Figure 4b. Right maxillary arcade with much heavier calculus accumulation.

Next I examine the mouth open while evaluating the molars, hard and soft palate, tongue, and sublingual area [Figure 5]. My remaining aspect of the oral exam is to look at the mucosa lining the cheeks to evaluate for buccal granulomas, masses, changes in pigmentation, or ulcerations.

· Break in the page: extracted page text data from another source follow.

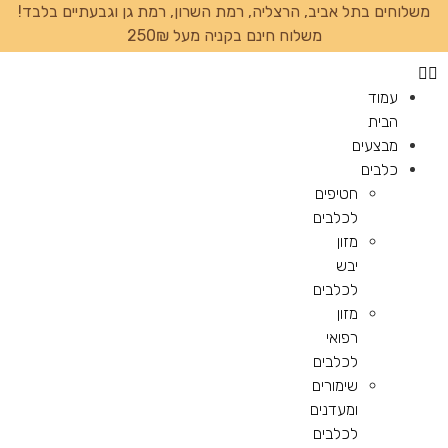
משלוחים בתל אביב, הרצליה, רמת השרון, רמת גן וגבעתיים בלבד!
משלוח חינם בקניה מעל 250₪
עמוד
הבית
מבצעים
כלבים
חטיפים
לכלבים
מזון
יבש
לכלבים
מזון
רפואי
לכלבים
שימורים
ומעדנים
לכלבים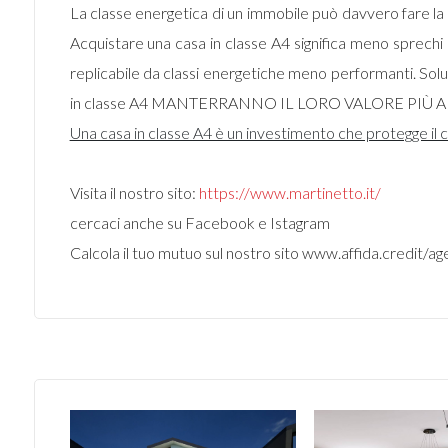
La classe energetica di un immobile può davvero fare la di
Acquistare una casa in classe A4 significa meno sprechi en
replicabile da classi energetiche meno performanti. Soluzi
in classe A4 MANTERRANNO IL LORO VALORE PIÙ
Una casa in classe A4 è un investimento che protegge il c
Visita il nostro sito:
https://www.martinetto.it/
cercaci anche su Facebook e Istagram
Calcola il tuo mutuo sul nostro sito www.affida.credi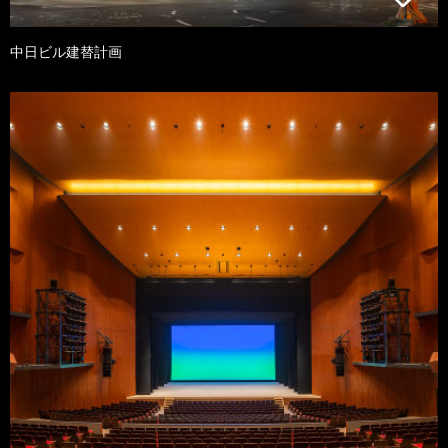
中日ビル建替計画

The normal bite should be a scissor bite with interdigitation of the premolars and maxillary incisors should sit just slightly rostral to mandibular incisors. Other occlusal relationships (malocclusions) include: mandibular mesioclusion (maxillary brachygnathism, underbite) or mandibular distoclusion (mandibular brachygnathism, overbite), rostral or caudal crossbite, level bite and individual tooth malocclusion.

Figure 4c. Complicated crown fracture of tooth 108, same side as facial swelling and increased calculus.

When the oral exam is complete my aim is to classify and summarize the issues I have identified with the owners. Letting them know where I see “red flags” on conscious examination and teeth that likely need to be addressed as well as making them aware that additional issues may be found upon probing and viewing below the gum line with dental radiographs. Having a prepared and well educated owner will lead to the best success in treatment for each individual pet.

Figure 5. Positioning for caudal oral exam. The thumb of the lower hand can be used to press under the chin between the mandibles to “elevate” the tongue and visualize sublingual tissues.